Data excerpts
=== Begin Enclosure ===
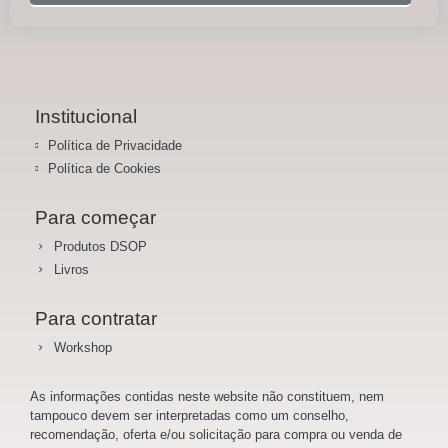
Institucional
Política de Privacidade
Política de Cookies
Para começar
Produtos DSOP
Livros
Para contratar
Workshop
As informações contidas neste website não constituem, nem
tampouco devem ser interpretadas como um conselho,
recomendação, oferta e/ou solicitação para compra ou venda de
=== End Enclosure ===
Work instruction
Exactly as written, copy the entries above without their pictures.

Expected answer
Institucional
Política de Privacidade
Política de Cookies
Para começar
Produtos DSOP
Livros
Para contratar
Workshop
As informações contidas neste website não constituem, nem
tampouco devem ser interpretadas como um conselho,
recomendação, oferta e/ou solicitação para compra ou venda de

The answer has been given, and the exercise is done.